Sono maturi i tempi per cui questa visione dell’altra metà del cielo possa finalmente essere lasciata alle spalle, volgendo lo sguardo verso un presente ed un futuro più giusto, equo e paritario in ogni ambito della vita.
Certi film possiedono il dono di stupire ogni volta che li si guarda, e di far rimanere impressi dialoghi, scene, personaggi.
E, cosa ancora più interessante, di essere una fonte di citazioni che con un po’ di creatività puoi applicare a situazioni della vita quotidiana.
C’è la scena finale di un cult, in cui Kurt Russel guida il suo camion dopo una serie di vicissitudini incredibili, dispensando consigli inutili con fare da uomo di mondo, che le ha viste tutte.
Alternando citazioni serie e altre romanzate mentre parla al baracchino durante una notte buia e tempestosa, quando la pioggia viene giù in gocce pesanti come piombo, i fulmini lampeggiano e i tuoni fanno tremare i pilastri del cielo, il vecchio Jack Burton guarda l’occhio del ciclone e dice: “Mena il tuo colpo più duro amico. Non mi fai paura”

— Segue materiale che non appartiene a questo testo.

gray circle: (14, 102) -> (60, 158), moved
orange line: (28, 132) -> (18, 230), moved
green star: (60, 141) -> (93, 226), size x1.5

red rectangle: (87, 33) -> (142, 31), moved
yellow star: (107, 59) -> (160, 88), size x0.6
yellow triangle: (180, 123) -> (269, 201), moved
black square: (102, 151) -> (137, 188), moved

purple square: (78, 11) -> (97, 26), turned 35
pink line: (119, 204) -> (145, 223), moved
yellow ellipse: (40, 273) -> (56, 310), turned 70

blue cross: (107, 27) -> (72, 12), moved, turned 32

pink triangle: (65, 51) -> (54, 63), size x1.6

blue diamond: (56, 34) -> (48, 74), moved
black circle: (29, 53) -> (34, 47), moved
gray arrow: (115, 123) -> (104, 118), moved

La strofa di Rimmel “e qualcosa rimane, tra le pagine chiare e le pagine scure ” si addice alla perfezione a questo racconto.
Resta quell’immagine degli occhi umidi e delle lacrime a fine partita per quel traguardo sfumato, segno di una delusione cocente, che solo chi desidera davvero conosce.

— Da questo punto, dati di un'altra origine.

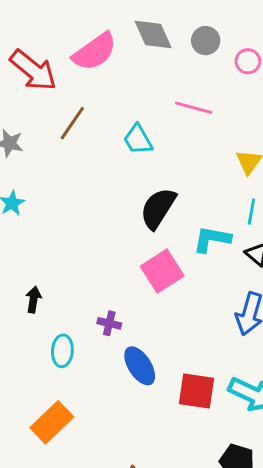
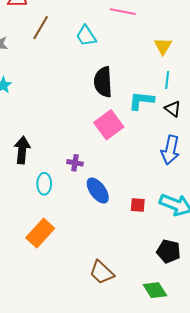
black semicircle: (158, 208) -> (103, 82), turned -32
black arrow: (33, 300) -> (22, 150), size x1.5
red square: (196, 391) -> (138, 205), size x0.6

Ragazze e ragazzi innamorati di uno sport che non è mai solamente un gioco. Le passioni sono così: fuochi sacri che avvampano nell’animo di chi le prova, e scaldano i cuori chi è lì a guardare.
Resta anche l’immagine di una nuova giocatrice, buttata nella mischia qualche partita fa, che un po’ timorosa entra in campo prontamente rassicurata dalle compagne. Ed è una bella immagine che ci deve far guardare il domani con nuove speranze.
E’ stato detto che il mondo è dei poeti, gli altri sono solo figuranti.
Allora io affermo che quel rettangolo di gioco è un palcoscenico, e voi siete le protagoniste di una opera di cui scriverete giorno dopo giorno, atto dopo atto, la trama ed il finale.